Sensitivity analysis on supersonic-boundary-layer stability subject to perturbation of flow parameters

The compressible-boundary-layer stability can be considerably influenced by base flow distortion. The distortion may originate from perturbations of flow parameters, such as the Mach number. In this paper, sensitivities of the boundary layer stability to certain flow parameters are derived analytically by utilizing the homotopy analysis (with codes shared), in conjunction with a direct-adjoint stability theory. The sensitivities can be categorized according to the routes the distortion evolves. Route I is that parameters distort the base flow (Sensitivity A), which, in turn, affect the eigenvalue of the linear stability equation (Sensitivity B). Route II gives rise to the effects of flow parameters onto eigenvalues caused by direct perturbation of the linear operators (Sensitivity C).

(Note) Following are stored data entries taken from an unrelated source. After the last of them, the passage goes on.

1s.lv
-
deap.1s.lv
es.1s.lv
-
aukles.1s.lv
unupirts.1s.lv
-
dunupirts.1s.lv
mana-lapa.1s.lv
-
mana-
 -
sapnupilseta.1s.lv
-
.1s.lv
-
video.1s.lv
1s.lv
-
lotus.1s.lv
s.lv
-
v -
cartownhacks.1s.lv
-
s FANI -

Results indicate that Sensitivity A is characterized by the only peak found on the sensitivity profile that corresponds to the maximum gradient of base flow; for Sensitivity B, production terms, e.g., the mean-shear terms, are found to be significant, while for Sensitivity C, which is rarely discussed in existing literature, the pressure gradient terms in the momentum equations are dominant in affecting the stability via route II. Furthermore, route II can be more significant than route I. Having examined the variation of the mean shear gradient, d (ρ ¯ d u ¯ / d y) / d y, near the critical layer yc, it is proven that the sensitivity of the eigenvalue to the velocity or temperature distortion is negative at yc under certain assumptions, particularly for the temperature-relevant sensitivity that has hardly been discussed before.